Children may not always want to do things that are asked of them or suggested. Parents cannot control their attitudes, feelings, or beliefs about expected behaviors or tasks. Parents have a much stronger role which is influencing their children by the example they provide.
Here are some helpful hints to offering guidance as a parent and leading by example:
- Recognize teachable moments
- Look for opportunities to acknowledge and reinforce a virtue or value your child or someone else in your family is already practicing.
- Be aware of your own behavior
- Follow the rules you ask your children to follow. If there is an expectation of your children to attend church, then show them why that is important to you. Go to church and discuss what you hear and what you gain from your time in worship.
- Drive your car as you hope your 16 year old will drive. If you expect your child to drive the speed limit, then you should also drive the speed limit.
- Let your children see you pray
- Pray with them at meals or at bedtime; Pray spontaneously in front of them. Show them the important role prayer plays in your life.
- Forgive people when you have been hurt and explain to your children why forgiveness is important.
- Don’t gossip about someone that has angered you or hurt your feelings. Share with your children how friends work through issues that occur that may not be comfortable.
- Do not be afraid to apologize
- If you have overreacted or displayed anger inappropriately to your children or in front of your children, let them see you apologize.
- When apologizing to your children, be sincere when admitting your mistake and do not make excuses.
- Be positive
- Don’t swear and curse in front of your children if you do not want them to think that behavior is acceptable.
- Don’t yell at people and expect them to not.
- Be consistent; Children want structure and want their parents to provide rules.
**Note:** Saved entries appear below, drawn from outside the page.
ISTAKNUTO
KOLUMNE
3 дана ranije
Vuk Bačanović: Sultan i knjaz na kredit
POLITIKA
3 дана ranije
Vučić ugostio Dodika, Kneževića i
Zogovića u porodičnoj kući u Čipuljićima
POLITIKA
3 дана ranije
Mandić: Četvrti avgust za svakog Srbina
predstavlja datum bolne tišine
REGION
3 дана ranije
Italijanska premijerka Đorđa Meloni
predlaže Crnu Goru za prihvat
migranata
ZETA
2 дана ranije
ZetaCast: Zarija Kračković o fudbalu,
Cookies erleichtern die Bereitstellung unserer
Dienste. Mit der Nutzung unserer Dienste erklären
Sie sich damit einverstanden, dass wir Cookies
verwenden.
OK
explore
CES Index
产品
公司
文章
- Show up when you say you will
- Don’t make excuses or change plans because something better came along or because you may be tired.
- Follow through with commitments.
The different influences that have the most profound effect on our children and their decision making have been studied for many years. Studies show parents continue to be the ones that have the greatest opportunity to teach and to guide our children toward becoming respectful, resourceful, and compassionate human beings. It is imperative that parents provide authentic Christian care, guidance, and example to their children.
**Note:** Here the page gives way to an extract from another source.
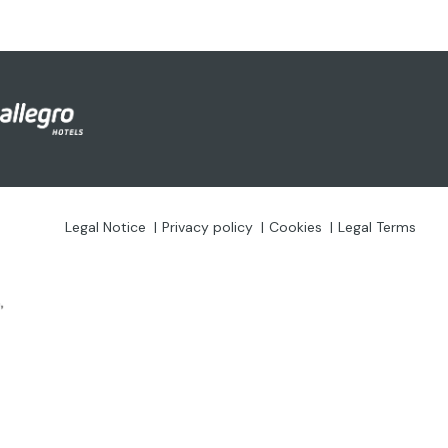
Legal Notice
Privacy policy
Cookies
Legal Terms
Children learn about God when parents care for them when they are sick. They learn about acceptance and God’s love when parents show delight in their expressions to them. They learn about God’s wisdom when parents determine clear and safe boundaries for them. It is the obligation of the parents to bring a family’s life into the presence of God through their habits and religious traditions. We respect you deeply for your role as parents. Your success is a great benefit to the Church and our community. We hope you find our booklet useful.